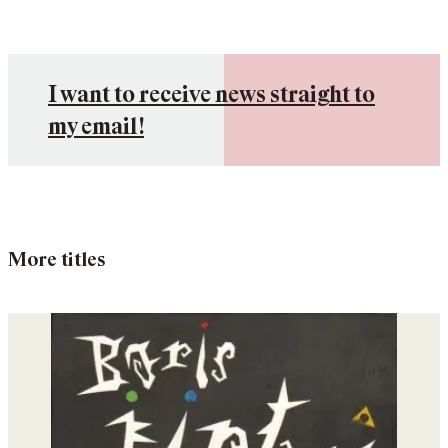
I want to receive news straight to
my email!
More titles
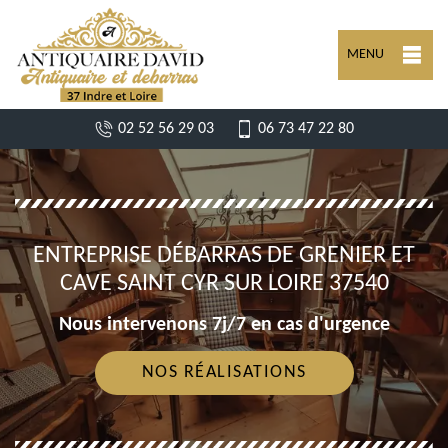
MENU
02 52 56 29 03
06 73 47 22 80
ENTREPRISE DÉBARRAS DE GRENIER ET
CAVE SAINT CYR SUR LOIRE 37540
Nous intervenons 7j/7 en cas d'urgence
NOS RÉALISATIONS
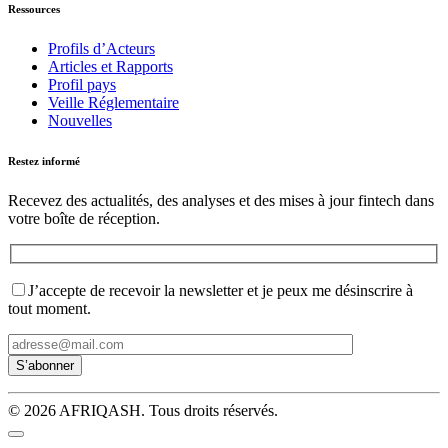
Ressources
Profils d’Acteurs
Articles et Rapports
Profil pays
Veille Réglementaire
Nouvelles
Restez informé
Recevez des actualités, des analyses et des mises à jour fintech dans
votre boîte de réception.
J’accepte de recevoir la newsletter et je peux me désinscrire à
tout moment.
© 2026 AFRIQASH. Tous droits réservés.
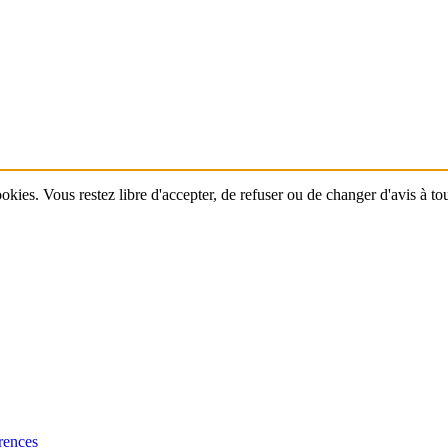
ookies. Vous restez libre d'accepter, de refuser ou de changer d'avis à t
rences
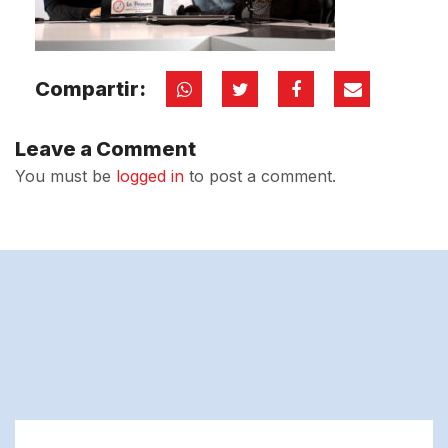
Compartir:
Leave a Comment
You must be
logged in
to post a comment.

════

(Problem)
For this copy, leave pictures out and reproduce the lines from the one bearing "Veille Réglementaire" through the final line of the listing above, both ends included.

(Answer area)
Veille Réglementaire
Nouvelles
Restez informé
Recevez des actualités, des analyses et des mises à jour fintech dans
votre boîte de réception.
J’accepte de recevoir la newsletter et je peux me désinscrire à
tout moment.
© 2026 AFRIQASH. Tous droits réservés.
ookies. Vous restez libre d'accepter, de refuser ou de changer d'avis à t
rences
Compartir:
Leave a Comment
You must be
logged in
to post a comment.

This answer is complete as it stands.